Menurut Ayu Cornellia, mengutip sebuah studi yang dilakukan oleh Alvara Research Center (alvara-strategic.com), tahun 2020 ini millenials adalah “The Rising Market.” Jumlah milenial saat ini mendominasi market. Hal ini akan terus berlanjut kemungkinan sampai sekitar tahun 2035.
Berdasarkan hal tersebut, museum sebagai destinasi pariwisata harus berbenah untuk memenuhi hal-hal yang disenangi oleh generasi milenial. Begitu pula generasi setelahnya sebut saja generasi Z atau generasi Alpha.
Dalam studi Alvara Research Center ini ditemukan sembilan perilaku utama generasi milenial Indonesia yaitu kecanduan internet, loyalitas rendah, cashless, kerja cerdas dan cepat, multitasking, suka jalan jalan, cuek dengan politik, suka berbagi dan yang terakhir kepemilikan terhadap barang barang rendah.
Ayu Cornellia juga menambahkan alasan kenapa generasi millenial emoh ke museum.

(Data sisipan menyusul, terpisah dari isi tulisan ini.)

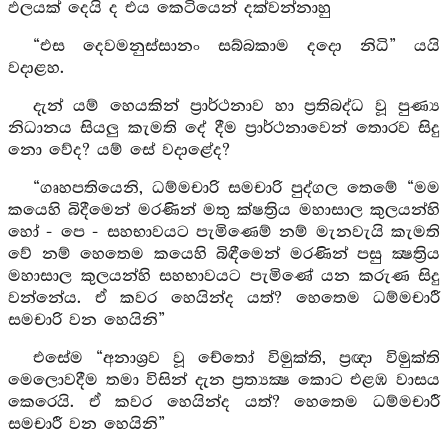
ඵලයක් දෙයි ද එය කෙටියෙන් දක්වන්නාහු
“එස දෙවමනුස්සානං සබ්බකාම දදො නිධි” යයි
වදාළහ.
දැන් යම් හෙයකින් ප්‍රාර්ථනාව හා ප්‍රතිබද්ධ වූ පුණ්‍ය
නිධානය සියලු කැමති දේ දීම ප්‍රාර්ථනාවෙන් තොරව සිදු
නො වේද? යම් සේ වදාළේද?
“ගෘහපතියෙනි, ධම්මචාරි සමචාරි පුද්ගල තෙමේ “මම
කයෙහි බිදීමෙන් මරණින් මතු ක්ෂත්‍රිය මහාසාල කුලයන්හි
හෝ - පෙ - සහභාවයට පැමිණෙම් නම් මැනවැයි කැමති
වේ නම් හෙතෙම කයෙහි බිඳීමෙන් මරණින් පසු ක්‍ෂත්‍රිය
මහාසාල කුලයන්හි සහභාවයට පැමිණේ යන කරුණ සිදු
වන්නේය. ඒ කවර හෙයින්ද යත්? හෙතෙම ධම්මචාරී
සමචාරි වන හෙයිනි”
එසේම “අනාශ්‍රව වූ චේතෝ විමුක්ති, ප්‍රඥා විමුක්ති
මෙලොවදීම තමා විසින් දැන ප්‍රත්‍යක්‍ෂ කොට එළඹ වාසය
කෙරෙයි. ඒ කවර හෙයින්ද යත්? හෙතෙම ධම්මචාරී
සමචාරී වන හෙයිනි”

Ayu mengutip riset dari Jasmine Rahma Amalia (2020) mahasiswi Universitas Pertamina yang menyebut alasan keengganan milenial ke museum. Di antaranya kurangnya interaksi yang ada di museum serta kurang proaktif dalam mengajak masyarakat untuk ke museum.
“Saat ini penting bagi museum untuk meningkatkan minat kunjungan masyarakat melalui unggahan informasi dan aktivitas di media sosial serta menguatkan electronic word of mouth (E-WOM),“ tegas Ayu.
Ayu pun menekankan media sosial merupakan salah satu aspek penting dalam Integrated Marketing Communication (IMC) atau Komunikasi Pemasaran yang integratif. Dalam paparannya dengan mengutip disertasinya yang berjudul “Model Pemasaran Museum : Tantangan dan Kesempatan Berkembang di Era Digital” (Cornellia, 2018) dikemukakan bahwa media sosial merupakan salah satu hal penting yang harus direncanakan dan diterapkan secara konsisten dan persisten.
Hal ini tentunya harus diimbangi dengan suasana nyata di dalam museum sehingga strategi komunikasi pemasaran harus diimbangi dengan produk, organisasi dan sumberdaya manusia serta menyesuaikan dengan kebijakan pemerintah.
Ditegaskannya, belajar dari krisis virus Corona 19 di era Industry 4.0 ini, diharapkan akan ada lesson learnt ke depannya. Yaitu mempersiapkan business agility atau kemampuan untuk berpikir dan memahami keadaan dengan cepat. Kemudian, kolaborasi yang konstan dan literasi berkelanjutan. Selain itu Resilience atau sikap yang menunjukkan daya tahan dan tahan banting terhadap tekanan perlu untuk terus diupayakan.
Persaingan dengan destinasi atau atraksi pariwisata lain akan terus muncul apalagi di era disrupsi teknologi ini. Sehingga museum perlu memiliki “brand standard” sendiri untuk selalu ada di hati.
John Soeprihanto, selaku pembahas menambahkan, untuk dapat bertahan dan berkembang di era digital dan pandemi Covid 19 serta menargetkan milenial, beberapa hal penting dapat dilakukan. oleh museum. Pertama, mengembangkan media sosial. Kedua, memiliki SDM yang mumpuni di bidang PR/Marketing. Ketiga, product & service yang menciptakan Guest Experience/Parcipatory dan keempat, sering mengadakan interactive event online atau offline minimal satu bulan sekali.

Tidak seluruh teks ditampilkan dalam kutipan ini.